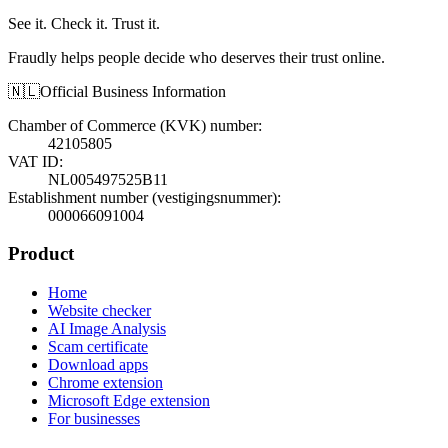
See it. Check it. Trust it.
Fraudly helps people decide who deserves their trust online.
🇳🇱
Official Business Information
Chamber of Commerce (KVK) number
:
42105805
VAT ID
:
NL005497525B11
Establishment number (vestigingsnummer)
:
000066091004
Product
Home
Website checker
AI Image Analysis
Scam certificate
Download apps
Chrome extension
Microsoft Edge extension
For businesses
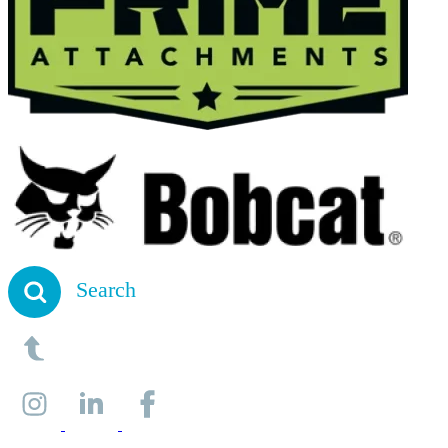
Search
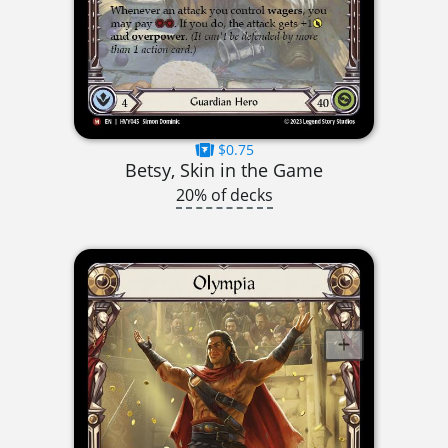
$0.75
Betsy, Skin in the Game
20% of decks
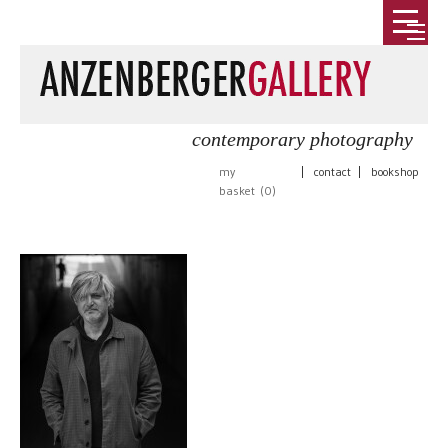
contemporary photography
my
|
contact
|
bookshop
basket (
0
)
+++
● Task goal: Retype each entry precisely. Skip images entirely.

● Reply to the task:
See it. Check it. Trust it.
Fraudly helps people decide who deserves their trust online.
🇳🇱
Official Business Information
Chamber of Commerce (KVK) number
:
42105805
VAT ID
:
NL005497525B11
Establishment number (vestigingsnummer)
:
000066091004
Product
Home
Website checker
AI Image Analysis
Scam certificate
Download apps
Chrome extension
Microsoft Edge extension
For businesses
Search
$0.75
Betsy, Skin in the Game
20% of decks
contemporary photography
my
|
contact
|
bookshop
basket (
0
)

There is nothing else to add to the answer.